Implementing this MongoDB backup solution with GitHub Actions taught us several important lessons:

  1. Credential management is critical: Proper escaping of special characters in connection strings and secure handling of credentials can prevent numerous headaches.
  2. Network security requires planning: Consider network access restrictions early in your design process, not as an afterthought.
  3. Verify backups proactively: An unverified backup is potentially useless. Always include verification steps.
  4. Create backup hierarchies: Having different retention policies for daily, weekly, monthly, and yearly backups provides flexibility for recovery options.
  5. Test restore procedures regularly: The real test of a backup system is restoration. Practice it regularly.
  6. Document everything: When disaster strikes, clear documentation makes recovery faster and less stressful.

Conclusion

Using GitHub Actions for MongoDB backups has been a game-changer for our team. We went from a manual, error-prone process to a fully automated, monitored, and tested backup system that has already proven its value in real-world recovery scenarios.

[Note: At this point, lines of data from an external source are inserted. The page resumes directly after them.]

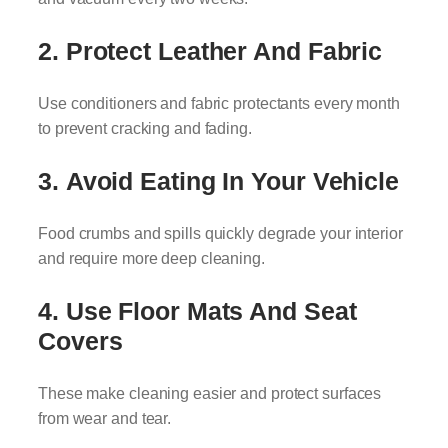
2.
Protect Leather And Fabric
Use conditioners and fabric protectants every month
to prevent cracking and fading.
3.
Avoid Eating In Your Vehicle
Food crumbs and spills quickly degrade your interior
and require more deep cleaning.
4.
Use Floor Mats And Seat
Covers
These make cleaning easier and protect surfaces
from wear and tear.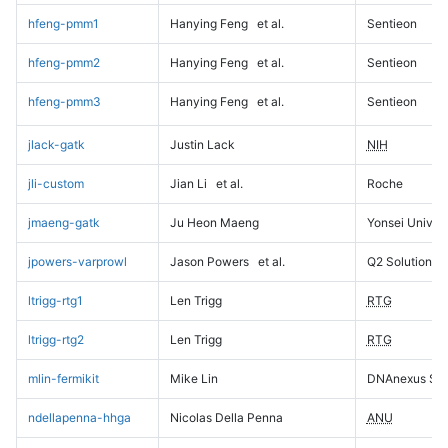
hfeng-pmm1
Hanying Feng
et al.
Sentieon
hfeng-pmm2
Hanying Feng
et al.
Sentieon
hfeng-pmm3
Hanying Feng
et al.
Sentieon
jlack-gatk
Justin Lack
NIH
jli-custom
Jian Li
et al.
Roche
jmaeng-gatk
Ju Heon Maeng
Yonsei Univers
jpowers-varprowl
Jason Powers
et al.
Q2 Solutions
ltrigg-rtg1
Len Trigg
RTG
ltrigg-rtg2
Len Trigg
RTG
mlin-fermikit
Mike Lin
DNAnexus Sci
ndellapenna-hhga
Nicolas Della Penna
ANU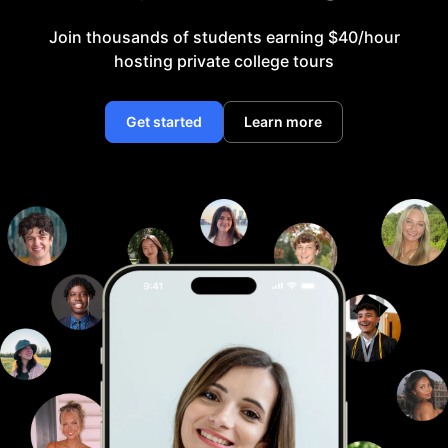
Join thousands of students earning $40/hour
hosting private college tours
Get started
Learn more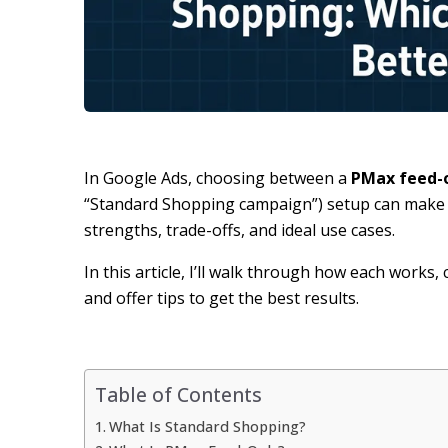
In Google Ads, choosing between a
PMax feed-
“Standard Shopping campaign”) setup can make 
strengths, trade-offs, and ideal use cases.
In this article, I’ll walk through how each works
and offer tips to get the best results.
Table of Contents
What Is Standard Shopping?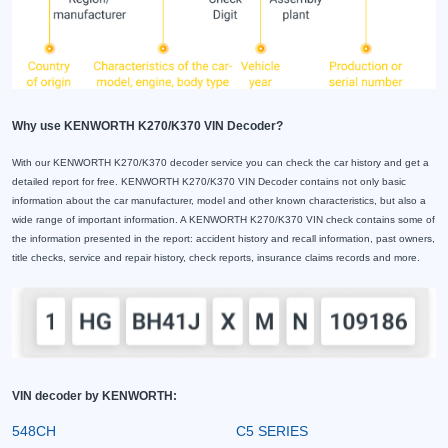
Why use KENWORTH K270/K370 VIN Decoder?
With our KENWORTH K270/K370 decoder service you can check the car history and get a
detailed report for free. KENWORTH K270/K370 VIN Decoder contains not only basic
information about the car manufacturer, model and other known characteristics, but also a
wide range of important information. A KENWORTH K270/K370 VIN check contains some of
the information presented in the report: accident history and recall information, past owners,
title checks, service and repair history, check reports, insurance claims records and more.
VIN decoder by KENWORTH:
548CH
C5 SERIES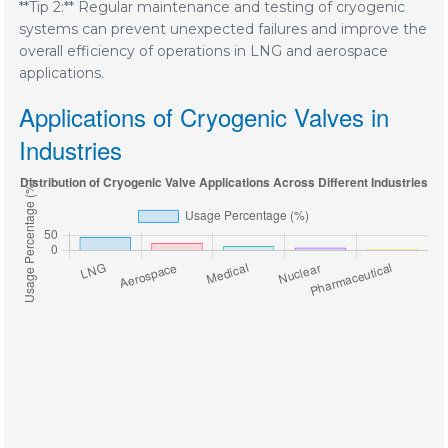
**Tip 2:** Regular maintenance and testing of cryogenic
systems can prevent unexpected failures and improve the
overall efficiency of operations in LNG and aerospace
applications.
Applications of Cryogenic Valves in
Industries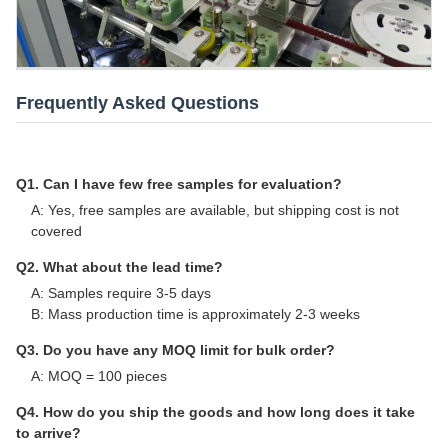
Frequently Asked Questions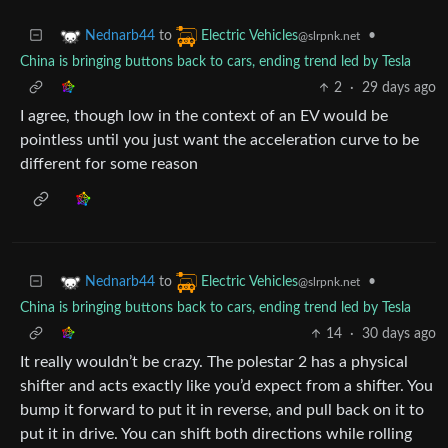
to
•
Nednarb44
Electric Vehicles
@slrpnk.net
China is bringing buttons back to cars, ending trend led by Tesla
2
·
29 days ago
I agree, though low in the context of an EV would be
pointless until you just want the acceleration curve to be
different for some reason
to
•
Nednarb44
Electric Vehicles
@slrpnk.net
China is bringing buttons back to cars, ending trend led by Tesla
14
·
30 days ago
It really wouldn’t be crazy. The polestar 2 has a physical
shifter and acts exactly like you’d expect from a shifter. You
bump it forward to put it in reverse, and pull back on it to
put it in drive. You can shift both directions while rolling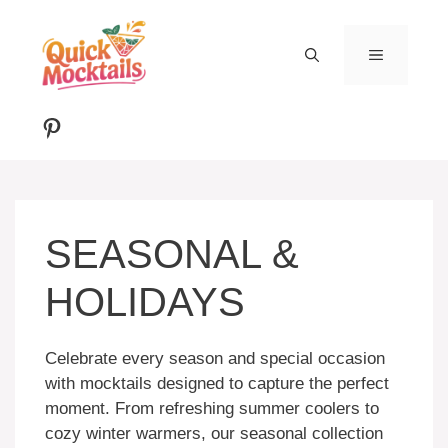
Skip
to
MENU
content
Pinterest
SEASONAL &
HOLIDAYS
Celebrate every season and special occasion
with mocktails designed to capture the perfect
moment. From refreshing summer coolers to
cozy winter warmers, our seasonal collection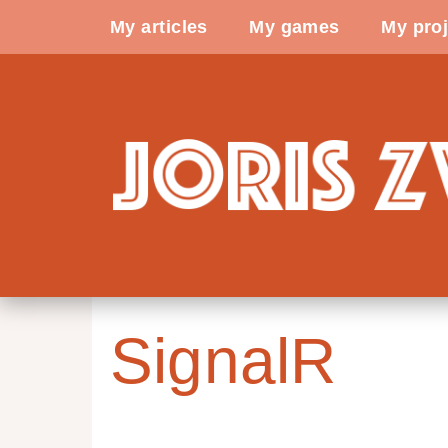
My articles
My games
My proj
SignalR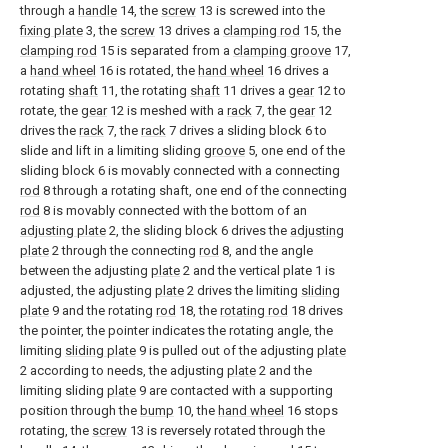
through a
handle
14, the
screw
13 is screwed into the
fixing plate
3, the
screw
13 drives a
clamping rod
15, the
clamping rod
15 is separated from a
clamping groove
17,
a
hand wheel
16 is rotated, the
hand wheel
16 drives a
rotating
shaft
11, the rotating
shaft
11 drives a
gear
12 to
rotate, the
gear
12 is meshed with a
rack
7, the
gear
12
drives the
rack
7, the
rack
7 drives a sliding block 6 to
slide and lift in a limiting sliding
groove
5, one end of the
sliding block 6 is movably connected with a connecting
rod
8 through a rotating shaft, one end of the connecting
rod
8 is movably connected with the bottom of an
adjusting plate
2, the sliding block 6 drives the
adjusting
plate
2 through the connecting
rod
8, and the angle
between the adjusting
plate
2 and the vertical plate 1 is
adjusted, the adjusting
plate
2 drives the limiting
sliding
plate
9 and the rotating
rod
18, the
rotating rod
18 drives
the pointer, the pointer indicates the rotating angle, the
limiting
sliding plate
9 is pulled out of the adjusting
plate
2 according to needs, the adjusting
plate
2 and the
limiting sliding
plate
9 are contacted with a supporting
position through the
bump
10, the
hand wheel
16 stops
rotating, the
screw
13 is reversely rotated through the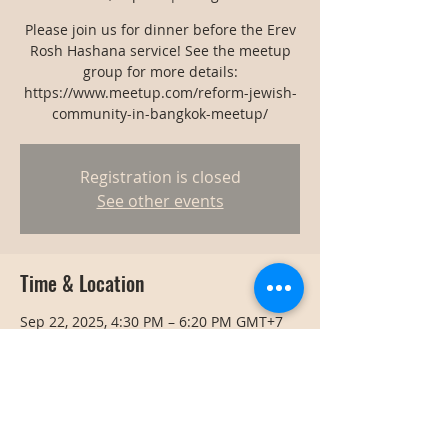
Please join us for dinner before the Erev
Rosh Hashana service! See the meetup
group for more details:
https://www.meetup.com/reform-jewish-
community-in-bangkok-meetup/
Registration is closed
See other events
Time & Location
Sep 22, 2025, 4:30 PM – 6:20 PM GMT+7
Bangkok, Bangkok, Thailand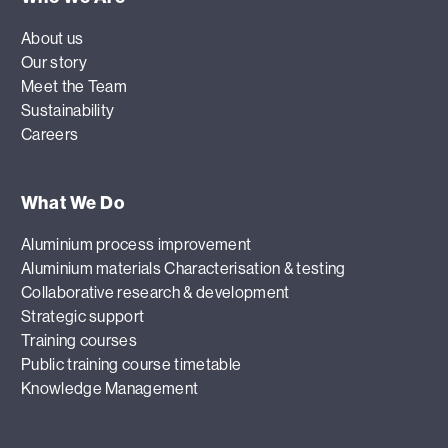
About us
Our story
Meet the Team
Sustainability
Careers
What We Do
Aluminium process improvement
Aluminium materials Characterisation & testing
Collaborative research & development
Strategic support
Training courses
Public training course timetable
Knowledge Management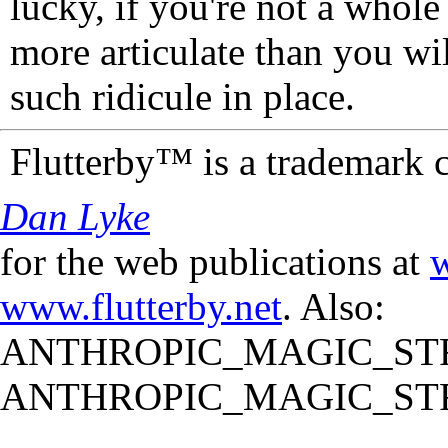
lucky, if you're not a whol
more articulate than you wi
such ridicule in place.
Flutterby™ is a trademark 
Dan Lyke
for the web publications at
w
www.flutterby.net
. Also:
ANTHROPIC_MAGIC_STR
ANTHROPIC_MAGIC_STR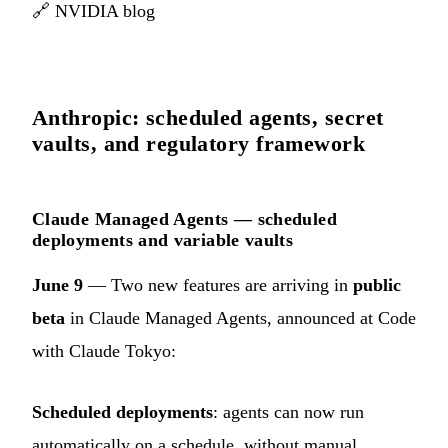
🔗
NVIDIA blog
Anthropic: scheduled agents, secret
vaults, and regulatory framework
Claude Managed Agents — scheduled
deployments and variable vaults
June 9
— Two new features are arriving in
public
beta
in Claude Managed Agents, announced at Code
with Claude Tokyo:
Scheduled deployments
: agents can now run
automatically on a schedule, without manual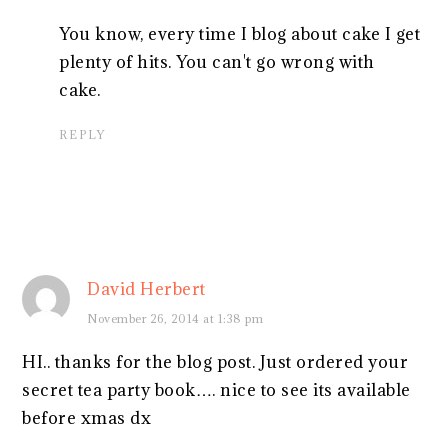
You know, every time I blog about cake I get
plenty of hits. You can't go wrong with
cake.
REPLY
David Herbert
November 26, 2014 at 1:38 pm
HI.. thanks for the blog post. Just ordered your
secret tea party book…. nice to see its available
before xmas dx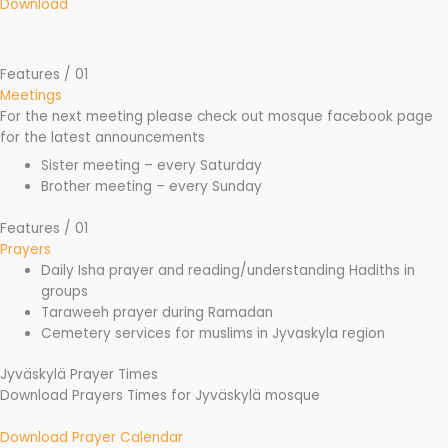
Download
Features / 01
Meetings
For the next meeting please check out mosque facebook page
for the latest announcements
Sister meeting – every Saturday
Brother meeting – every Sunday
Features / 01
Prayers
Daily Isha prayer and reading/understanding Hadiths in
groups
Taraweeh prayer during Ramadan
Cemetery services for muslims in Jyvaskyla region
Jyväskylä Prayer Times
Download Prayers Times for Jyväskylä mosque
Download Prayer Calendar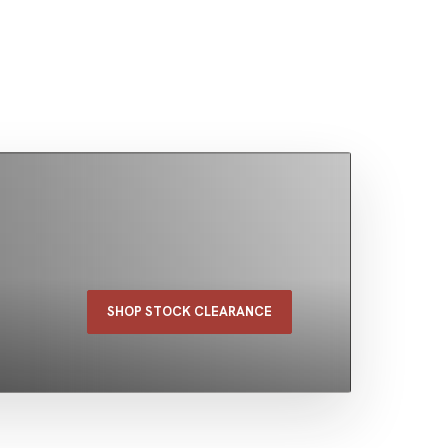
SHOP STOCK CLEARANCE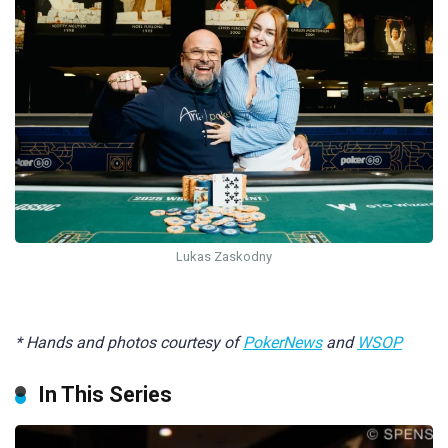
Lukas Zaskodny
* Hands and photos courtesy of
PokerNews
and
WSOP
In This Series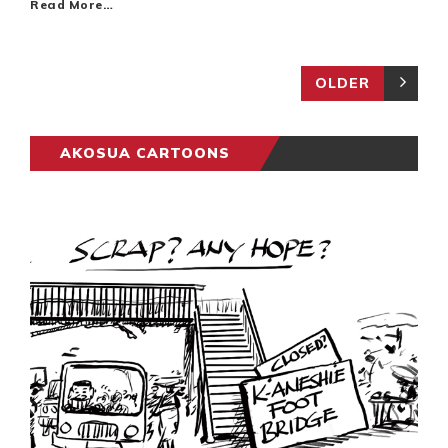
Read More…
OLDER
AKOSUA CARTOONS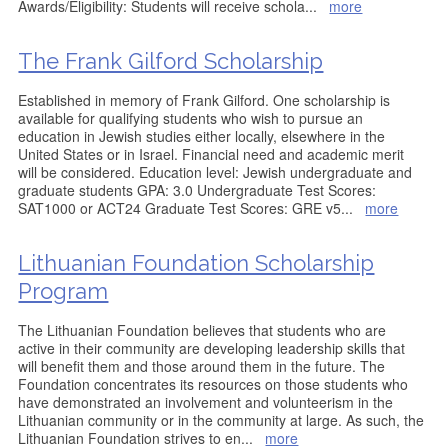
Awards/Eligibility: Students will receive schola
...
more
The Frank Gilford Scholarship
Established in memory of Frank Gilford. One scholarship is
available for qualifying students who wish to pursue an
education in Jewish studies either locally, elsewhere in the
United States or in Israel. Financial need and academic merit
will be considered. Education level: Jewish undergraduate and
graduate students GPA: 3.0 Undergraduate Test Scores:
SAT1000 or ACT24 Graduate Test Scores: GRE v5
...
more
Lithuanian Foundation Scholarship
Program
The Lithuanian Foundation believes that students who are
active in their community are developing leadership skills that
will benefit them and those around them in the future. The
Foundation concentrates its resources on those students who
have demonstrated an involvement and volunteerism in the
Lithuanian community or in the community at large. As such, the
Lithuanian Foundation strives to en
...
more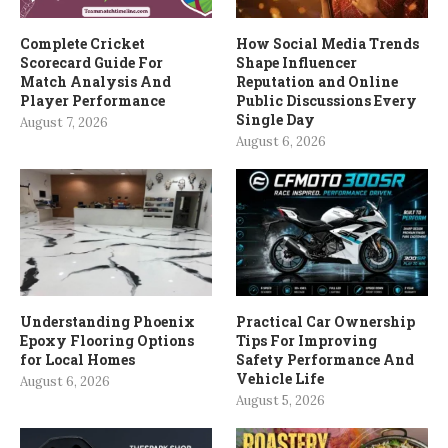
Complete Cricket
How Social Media Trends
Scorecard Guide For
Shape Influencer
Match Analysis And
Reputation and Online
Player Performance
Public Discussions Every
Single Day
August 7, 2026
August 6, 2026
Understanding Phoenix
Practical Car Ownership
Epoxy Flooring Options
Tips For Improving
for Local Homes
Safety Performance And
Vehicle Life
August 6, 2026
August 5, 2026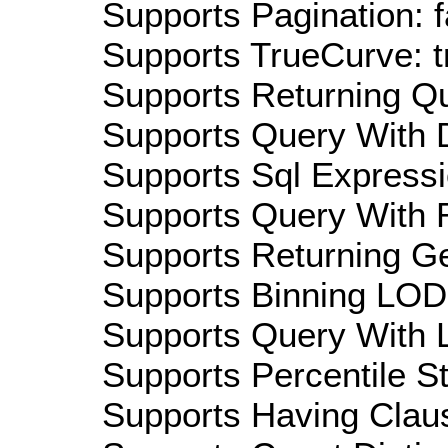
Supports Pagination: f
Supports TrueCurve: t
Supports Returning Qu
Supports Query With D
Supports Sql Expressi
Supports Query With R
Supports Returning Ge
Supports Binning LOD:
Supports Query With L
Supports Percentile Sta
Supports Having Claus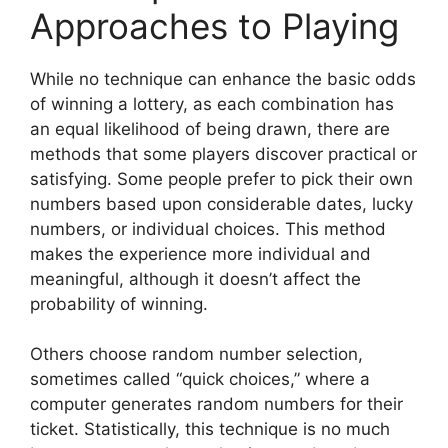
Approaches to Playing
While no technique can enhance the basic odds
of winning a lottery, as each combination has
an equal likelihood of being drawn, there are
methods that some players discover practical or
satisfying. Some people prefer to pick their own
numbers based upon considerable dates, lucky
numbers, or individual choices. This method
makes the experience more individual and
meaningful, although it doesn’t affect the
probability of winning.
Others choose random number selection,
sometimes called “quick choices,” where a
computer generates random numbers for their
ticket. Statistically, this technique is no much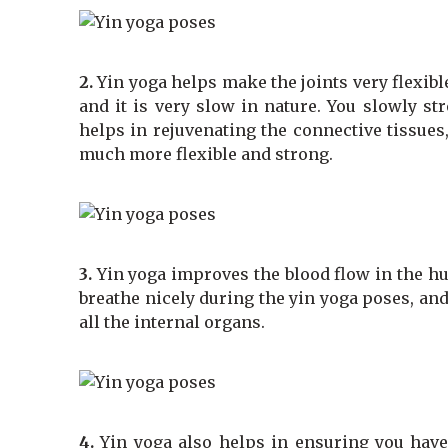
2.
Yin yoga helps make the joints very flexible
and it is very slow in nature. You slowly st
helps in rejuvenating the connective tissues,
much more flexible and strong.
3.
Yin yoga improves the blood flow in the 
breathe nicely during the yin yoga poses, and
all the internal organs.
4.
Yin yoga also helps in ensuring you have 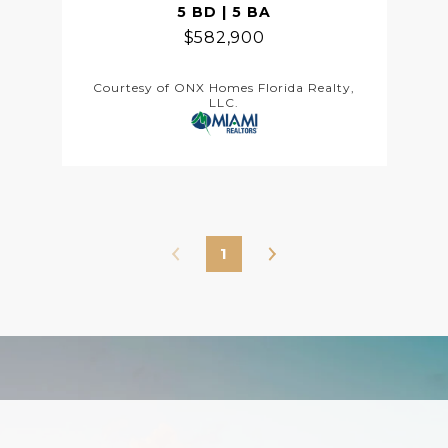
5 BD | 5 BA
$582,900
Courtesy of ONX Homes Florida Realty,
LLC.
1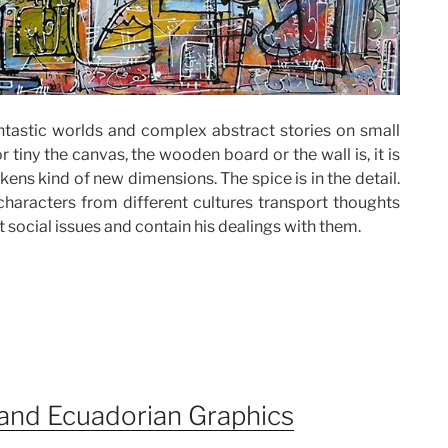
tastic worlds and complex abstract stories on small
 tiny the canvas, the wooden board or the wall is, it is
kens kind of new dimensions. The spice is in the detail.
 characters from different cultures transport thoughts
 social issues and contain his dealings with them.
and Ecuadorian Graphics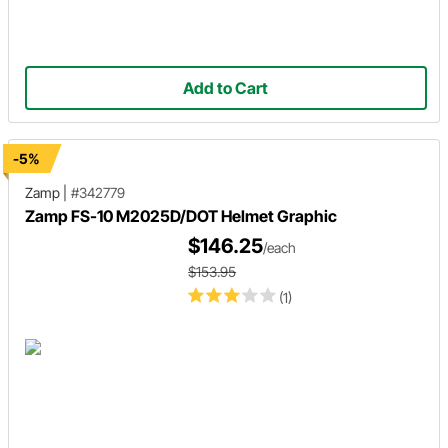
Add to Cart
-5%
Zamp
|
#342779
Zamp FS-10 M2025D/DOT Helmet Graphic
$146.25
/each
$153.95
(1)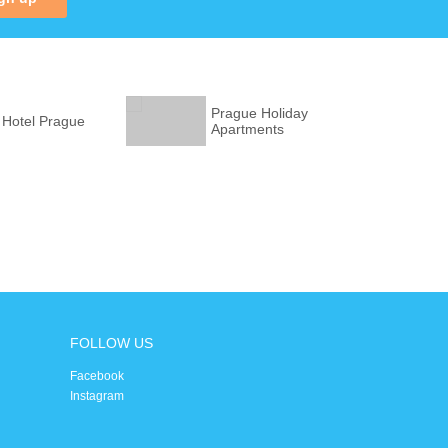
Prague Holiday
 Hotel Prague
Apartments
FOLLOW US
Facebook
Instagram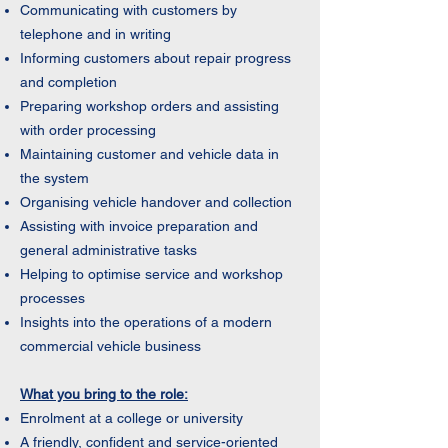
Communicating with customers by
telephone and in writing
Informing customers about repair progress
and completion
Preparing workshop orders and assisting
with order processing
Maintaining customer and vehicle data in
the system
Organising vehicle handover and collection
Assisting with invoice preparation and
general administrative tasks
Helping to optimise service and workshop
processes
Insights into the operations of a modern
commercial vehicle business
What you bring to the role:
Enrolment at a college or university
A friendly, confident and service-oriented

The combination of scheduled workflows, self-hosted runners, secure credential management, and comprehensive verification provides peace of mind that our data is protected. The added benefits of version-controlled backup configurations and integration with our existing CI/CD system make GitHub Actions an excellent choice for database backups.

If your team is already using GitHub, I highly recommend leveraging GitHub Actions for critical operational tasks like database backups. The investment in setting up proper automation will pay dividends the first time you need to recover from a data issue—and you will eventually need to recover, it's just a matter of when.